California environmentalists have begun to warn that pristine stretches of the Santa Barbara area coastline may be seriously harmed as oil companies continue to uncover what may be one of the largest oil fields ever found in the United States.
Following reports of two separate giant oil discoveries by groups headed by Chevron U.S.A. Inc. and Phillips Petroleum Co. and by Texaco U.S.A., the California Coastal Commission Wednesday rejected a request from the Union Oil Co. to test drill another expected giant oil field in the federally protected eastern end of the Santa Barbara channel.
The potential size of the new discoveries near the western end of the channel is so great that environmentalists say they fear irresistible federal and corporate pressure to open offshore areas further up the coast to oil drilling, particularly since California's Democratic governor, Edmund G. (Jerry) Brown Jr., an active opponent of much offshore drilling, is about to be succeeded by Republican George Deukmejian.
"Nothing justifies in our opinion any further driving north to satisfy a gluttonous appetite for energy," said Sierra Club vice president Michele Perrault. In particular, she mentioned the danger to sea otters in a region that federal officials have targeted for leasing.
The waters off the Santa Barbara coast have attracted oil explorers ever since petroleum was found seeping naturally out of the seabed a century ago. But the major discoveries reported during the last four weeks in the Santa Maria Basin, about 40 miles west of President Reagan's mountaintop ranch, have inspired visions of an oil pool beneath the sea bottom rivaling the one found beneath Alaska's Prudhoe Bay, the largest in U.S. history with an estimated 10 billion barrels.
So far, the oil companies have confined themselves to much lower estimates, about 300 million barrels for a field being tested by Chevron, Phillips and other companies 15 miles west of Point Concepcion and about 100 million barrels for a discovery confirmed this week by a group including Texaco and the Pennzoil Co. in the same area. "It's just too soon to tell exactly what is there," said Chevron spokesman Dale Basye. But several companies are making plans for more offshore oil rigs and drilling ships, which carry the risk of future oil spills.
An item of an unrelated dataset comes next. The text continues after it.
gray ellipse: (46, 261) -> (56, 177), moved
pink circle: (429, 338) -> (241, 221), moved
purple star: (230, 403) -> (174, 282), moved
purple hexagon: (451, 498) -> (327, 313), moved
"It's absolutely predicted that a certain number of spills will occur in the lifetime of those fields," said Ruthann Corwin, a marine environmental planner who has participated in state and Santa Barbara County studies of the area. She said the rocky coast north of Point Concepcion is practically untouched except for a few occasional skin divers; it harbors unique species of barnacles and abalone. Sea otters, now rebounding after being decimated by hunters, are also expected to move into the area from the north.
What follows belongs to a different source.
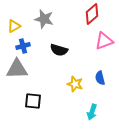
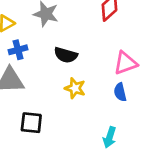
pink triangle: (104, 41) -> (125, 63), moved
yellow star: (75, 84) -> (75, 88), moved

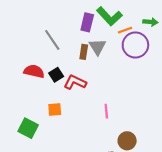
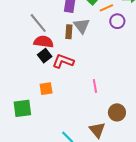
purple circle: (135, 45) -> (117, 21), size x0.6
red semicircle: (34, 71) -> (44, 42), moved
green square: (28, 128) -> (22, 108), turned -30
Michael Fischer, executive director of the coastal commission, said the oil discoveries have drawn so much industry interest he expects his staff will begin considering long-range limits on oil drilling. In the key area from San Luis Obispo down to just northwest of Los Angeles, he said, "We have 20 offshore platforms drawing oil now, and there are prospects now of perhaps doubling that number." The most recent tests have drawn particular interest because the oil found appears to be low in sulfur and of a light variety easy to refine into gasoline.
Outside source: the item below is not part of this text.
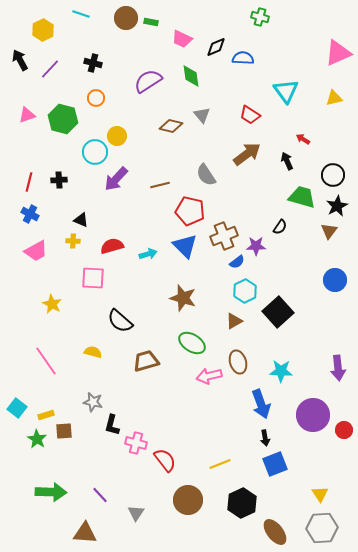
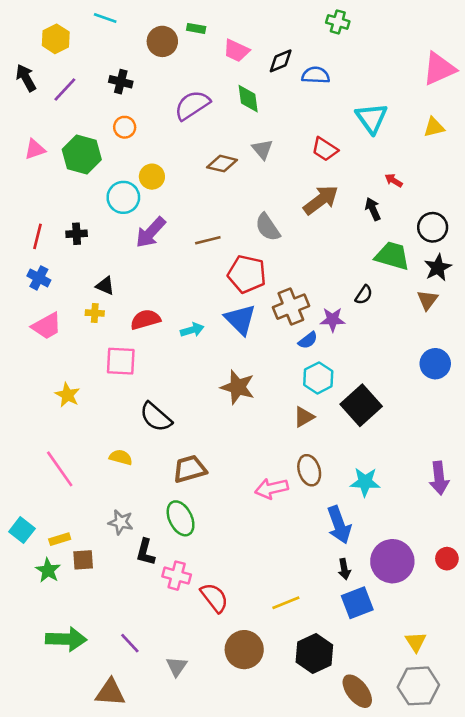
brown circle: (126, 18) -> (162, 41), moved
green ellipse: (192, 343) -> (181, 518), moved, turned 32
purple circle: (313, 415) -> (392, 561), moved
Fischer said he saw no chance, however, that California's offshore waters will grow a virtual forest of oil rigs, as has happened in some parts of the Gulf of Mexico. He said he does not plan to oppose oil drilling in state-owned waters three miles from shore near the Santa Maria Basin finds, despite objections by environmentalists.
The commission rejected Union Oil's request to drill two exploratory wells near Anacapa Island because the area is within the Channel Islands National Marine Sanctuaries, a haven for brown pelicans and other marine life. This week, Exxon Co. U.S.A. announced it was seeking permission to expand its offshore drilling at a site about halfway between the Union Oil and Chevron-Texaco areas. The plan calls for two to four more platforms to help take out an estimated 400 million barrels of oil.